After the city of Montreal announced new funding for programs aimed at curbing gun violence in Montreal, the federal government is also investing $5 million in several local violence prevention projects. 

The federal funds will finance four projects in the Montreal region, mainly aimed at youth, Minister of Public Safety Marco Mendicino announced Friday, at the Notre-Dame-de-Grâce YMCA in Montreal.

He said the best way to to protect communities from gun violence and other crime is to prevent it. 

"This is too important and we've lost too many lives. And we owe it to the generations today and tomorrow to keep working," Mendicino said. 

The federal funding includes just over $1 million for the Maison d'Haïti to help prevent violence and gang involvement among youth in the Villeray-Saint-Michel neighbourhood. 
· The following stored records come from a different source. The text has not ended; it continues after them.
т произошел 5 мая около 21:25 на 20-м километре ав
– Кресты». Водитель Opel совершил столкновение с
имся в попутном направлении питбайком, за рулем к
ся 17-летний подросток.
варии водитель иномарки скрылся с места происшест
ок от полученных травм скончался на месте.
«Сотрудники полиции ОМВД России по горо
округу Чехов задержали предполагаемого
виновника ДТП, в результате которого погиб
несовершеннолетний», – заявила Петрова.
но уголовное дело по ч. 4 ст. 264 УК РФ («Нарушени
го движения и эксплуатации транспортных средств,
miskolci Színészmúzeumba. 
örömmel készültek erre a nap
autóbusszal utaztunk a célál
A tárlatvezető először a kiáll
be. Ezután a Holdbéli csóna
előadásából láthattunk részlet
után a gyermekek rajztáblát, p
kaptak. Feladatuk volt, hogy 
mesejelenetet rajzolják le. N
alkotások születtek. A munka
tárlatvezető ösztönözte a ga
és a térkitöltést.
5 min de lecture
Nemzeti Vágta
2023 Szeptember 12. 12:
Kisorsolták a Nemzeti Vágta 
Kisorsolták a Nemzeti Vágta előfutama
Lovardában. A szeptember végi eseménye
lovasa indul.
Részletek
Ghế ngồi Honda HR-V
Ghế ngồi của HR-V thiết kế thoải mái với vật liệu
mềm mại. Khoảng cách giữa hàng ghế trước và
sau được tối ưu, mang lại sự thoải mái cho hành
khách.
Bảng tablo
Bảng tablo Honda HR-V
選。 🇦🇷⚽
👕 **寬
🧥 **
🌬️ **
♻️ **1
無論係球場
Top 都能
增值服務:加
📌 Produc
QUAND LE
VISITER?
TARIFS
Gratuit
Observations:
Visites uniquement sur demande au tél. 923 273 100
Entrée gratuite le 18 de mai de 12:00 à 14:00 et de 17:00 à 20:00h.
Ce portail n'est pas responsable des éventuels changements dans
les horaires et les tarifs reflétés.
As well, the Montreal Indigenous Community Network will receive $1.6 million for a project addressing the safety and well-being of Indigenous people in Montreal, with an emphasis on youth violence, while Cactus Montréal will receive $1.7 million for a project in support of trans sex workers who want to leave the sex trade. 

The Trevor Williams Kids Foundation will receive more than $700,000 for a program aimed at youth age 6 to 25, to provide mental health support and build education and employment skills.

Educational program manager Linda Bernier, who has been involved in the foundation since 1992, said addressing violence takes support from partners at all levels. 

"We can't do this alone. We can't save kids alone. We need a community to do it," she said.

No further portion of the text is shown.